◆ Your objective
Copy the data. Keep every character as given.

◆ Data in this exercise

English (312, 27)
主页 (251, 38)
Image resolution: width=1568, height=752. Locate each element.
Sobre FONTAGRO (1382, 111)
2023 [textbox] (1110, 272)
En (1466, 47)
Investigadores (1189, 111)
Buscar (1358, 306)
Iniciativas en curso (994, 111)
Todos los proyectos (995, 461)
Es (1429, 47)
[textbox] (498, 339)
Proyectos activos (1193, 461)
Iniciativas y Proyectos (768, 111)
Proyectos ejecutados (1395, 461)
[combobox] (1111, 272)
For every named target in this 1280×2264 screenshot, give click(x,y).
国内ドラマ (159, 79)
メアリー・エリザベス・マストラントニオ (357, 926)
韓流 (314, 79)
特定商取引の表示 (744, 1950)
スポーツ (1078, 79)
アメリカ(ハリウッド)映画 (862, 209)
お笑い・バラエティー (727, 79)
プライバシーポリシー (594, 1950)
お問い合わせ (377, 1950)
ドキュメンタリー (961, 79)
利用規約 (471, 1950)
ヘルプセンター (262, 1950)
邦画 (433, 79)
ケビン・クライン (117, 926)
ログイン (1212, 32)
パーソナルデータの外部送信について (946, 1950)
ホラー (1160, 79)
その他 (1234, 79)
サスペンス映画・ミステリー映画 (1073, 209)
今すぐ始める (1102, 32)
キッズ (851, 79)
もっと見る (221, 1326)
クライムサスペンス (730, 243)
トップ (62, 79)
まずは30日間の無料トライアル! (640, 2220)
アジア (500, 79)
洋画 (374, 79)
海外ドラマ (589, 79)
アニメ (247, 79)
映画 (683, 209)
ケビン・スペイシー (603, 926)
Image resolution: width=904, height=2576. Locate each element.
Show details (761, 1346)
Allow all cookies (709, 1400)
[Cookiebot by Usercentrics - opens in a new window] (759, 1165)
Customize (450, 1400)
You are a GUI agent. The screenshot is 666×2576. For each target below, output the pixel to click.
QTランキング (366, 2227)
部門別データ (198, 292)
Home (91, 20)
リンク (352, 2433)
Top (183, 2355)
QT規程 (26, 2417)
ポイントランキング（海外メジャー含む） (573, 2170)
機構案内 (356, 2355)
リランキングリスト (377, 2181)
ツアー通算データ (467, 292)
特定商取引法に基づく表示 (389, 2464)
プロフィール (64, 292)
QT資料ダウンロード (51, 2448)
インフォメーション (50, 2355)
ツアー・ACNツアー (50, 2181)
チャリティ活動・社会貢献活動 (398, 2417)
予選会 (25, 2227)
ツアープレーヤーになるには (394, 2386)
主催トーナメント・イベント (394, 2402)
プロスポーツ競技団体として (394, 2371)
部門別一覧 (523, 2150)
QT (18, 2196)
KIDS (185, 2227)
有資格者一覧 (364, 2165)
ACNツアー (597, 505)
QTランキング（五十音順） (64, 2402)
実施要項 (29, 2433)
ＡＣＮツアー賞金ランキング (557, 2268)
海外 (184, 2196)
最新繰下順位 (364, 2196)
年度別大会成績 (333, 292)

◆ Reply to the exercise
English (312, 27)
主页 (251, 38)
Image resolution: width=1568, height=752. Locate each element.
Sobre FONTAGRO (1382, 111)
2023 [textbox] (1110, 272)
En (1466, 47)
Investigadores (1189, 111)
Buscar (1358, 306)
Iniciativas en curso (994, 111)
Todos los proyectos (995, 461)
Es (1429, 47)
[textbox] (498, 339)
Proyectos activos (1193, 461)
Iniciativas y Proyectos (768, 111)
Proyectos ejecutados (1395, 461)
[combobox] (1111, 272)
For every named target in this 1280×2264 screenshot, give click(x,y).
国内ドラマ (159, 79)
メアリー・エリザベス・マストラントニオ (357, 926)
韓流 (314, 79)
特定商取引の表示 (744, 1950)
スポーツ (1078, 79)
アメリカ(ハリウッド)映画 (862, 209)
お笑い・バラエティー (727, 79)
プライバシーポリシー (594, 1950)
お問い合わせ (377, 1950)
ドキュメンタリー (961, 79)
利用規約 (471, 1950)
ヘルプセンター (262, 1950)
邦画 (433, 79)
ケビン・クライン (117, 926)
ログイン (1212, 32)
パーソナルデータの外部送信について (946, 1950)
ホラー (1160, 79)
その他 (1234, 79)
サスペンス映画・ミステリー映画 (1073, 209)
今すぐ始める (1102, 32)
キッズ (851, 79)
もっと見る (221, 1326)
クライムサスペンス (730, 243)
トップ (62, 79)
まずは30日間の無料トライアル! (640, 2220)
アジア (500, 79)
洋画 (374, 79)
海外ドラマ (589, 79)
アニメ (247, 79)
映画 (683, 209)
ケビン・スペイシー (603, 926)
Image resolution: width=904, height=2576. Locate each element.
Show details (761, 1346)
Allow all cookies (709, 1400)
[Cookiebot by Usercentrics - opens in a new window] (759, 1165)
Customize (450, 1400)
You are a GUI agent. The screenshot is 666×2576. For each target below, output the pixel to click.
QTランキング (366, 2227)
部門別データ (198, 292)
Home (91, 20)
リンク (352, 2433)
Top (183, 2355)
QT規程 (26, 2417)
ポイントランキング（海外メジャー含む） (573, 2170)
機構案内 (356, 2355)
リランキングリスト (377, 2181)
ツアー通算データ (467, 292)
特定商取引法に基づく表示 (389, 2464)
プロフィール (64, 292)
QT資料ダウンロード (51, 2448)
インフォメーション (50, 2355)
ツアー・ACNツアー (50, 2181)
チャリティ活動・社会貢献活動 (398, 2417)
予選会 (25, 2227)
ツアープレーヤーになるには (394, 2386)
主催トーナメント・イベント (394, 2402)
プロスポーツ競技団体として (394, 2371)
部門別一覧 (523, 2150)
QT (18, 2196)
KIDS (185, 2227)
有資格者一覧 (364, 2165)
ACNツアー (597, 505)
QTランキング（五十音順） (64, 2402)
実施要項 (29, 2433)
ＡＣＮツアー賞金ランキング (557, 2268)
海外 (184, 2196)
最新繰下順位 (364, 2196)
年度別大会成績 (333, 292)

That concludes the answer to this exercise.